You must apply for API permissions to call an API. This topic describes how to apply for and return API permissions.
Prerequisites
You have purchased the Data Service value-added service. For details, see Activate Dataphin.
Permissions
Only application owners can return API permissions.
Apply for an API Permission
On the Dataphin homepage, in the top navigation bar, choose Management Center > Permission Management.
In the left navigation bar, select My Permissions > Data Service Permissions, and then click the API Permissions tab. On the API Permissions tab, click the + Apply for API Permissions button in the upper-right corner.
On the API Permission Application page, configure the parameters.
Parameter
Description
Permission object
Account type
Select the account type for the API permission. You can select Application or Personal Account. Application is selected by default.
Application: If the API operation type is Create, Update, or Delete, you can authorize only applications.
Personal Account: If the account type is Personal Account and the API is in the development environment running in Basic mode, it accesses data from the production environment. Proceed with caution. If the API is in the development environment and running in Dev-Prod mode, it accesses data from the development environment.
Service project
Select the service project for the API permission. You can select multiple service projects.
API
Select APIs based on the service project and API group. You can search for APIs by using keywords in the API name, batch search and add them, or click the
icon to precisely filter by API Group.Batch Search and Add: Click Batch Search and Add. In the Batch Search dialog box, enter the names of the APIs to add. You can perform an exact search in the
service_project.API_nameformat. Separate multiple API names with a semicolon (;), a comma (,), or a newline character. You can add up to 50 APIs.NoteWhen applying for an API permission for a personal account, you must select a service project you have joined to ensure a successful application.
API environment
This parameter is required when the account type is Application. Select the API's running environment. You can select Development Environment, Production Environment, or both.
NoteThe API runs in the selected environment, using the configuration submitted to the development environment or published to the production environment, respectively.
Application
This parameter is required when the account type is Application. Select applications from an application group. You can select only applications that you have joined. You can search for applications by using keywords in the application name, batch search and add them, or click the
icon to precisely filter by Application Group.Batch Search and Add: Click Batch Search and Add. In the Batch Search dialog box, enter the names of the applications to add. You can perform an exact search in the
application_group.application_nameformat. Separate multiple application names with a semicolon (;), a comma (,), or a newline character. You can add up to 50 applications.Application scope
This parameter is required if you select Application as the account type. The available fields are determined by the API running environment and include fields that require authorization in the production environment or development environment. If an API is associated with row-level permission, the system indicates this with the Row-level permission in effect status. You can click the View Row-level Permission button. In the View Row-level Permission panel, you can switch between environments to view the corresponding row-level permission information.
NoteWhen an API is in the development environment and running in Basic mode, it accesses data from the production environment. Proceed with caution.
For the production environment, you can select response parameters from the API's current online version. For the development environment, you can select them from the latest version in that environment.
If an application calls an API in proxy mode, the system returns data based on the row-level permission of the proxied user. If the application does not have a proxy permission, the system returns data based on the row-level permission of the application itself.
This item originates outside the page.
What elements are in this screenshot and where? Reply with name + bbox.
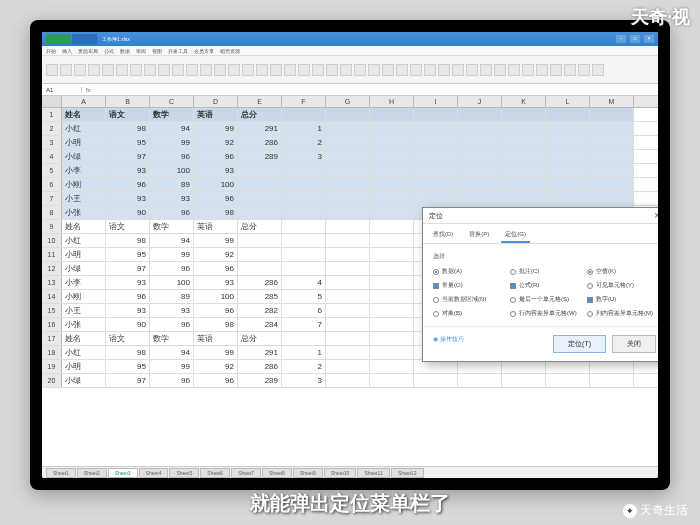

When the API operation type is Create, Update, or Delete, the API accesses data based on its running environment, and you do not need to select fields.
Permission configuration
Permission type
Usage Permission is selected by default and cannot be changed. If the account type is Application, you can also select Proxy Permission.
Usage Permission: Only usage permission can be requested when the API operation type is Create, Update, or Delete.
Proxy Permission: This permission takes effect when an API has row-level permission enabled and the
DelegationUidparameter is not empty (i.e., a value is set for the row-level permission parameter on the invocation page of Data Service > Invocation > Authorized API Services). When calling an API with row-level permission, the application must have a proxy permission to make calls on behalf of a user. For more information about direct connection and proxy modes for API calls, see Direct and proxy modes for API calls and testing.
Validity
You can select 30 Days, 90 Days, 180 Days, or Long-term. You can also select Custom and specify an end date.
Reason
Enter the reason for the application, which can be up to 128 characters long. This helps approvers understand the request.
Click Submit to complete the API permission application.
Return an API Permission
On the API Permissions tab, click Return in the Actions column for the target API.
In the Return This Permission dialog box, click OK to return the API permission.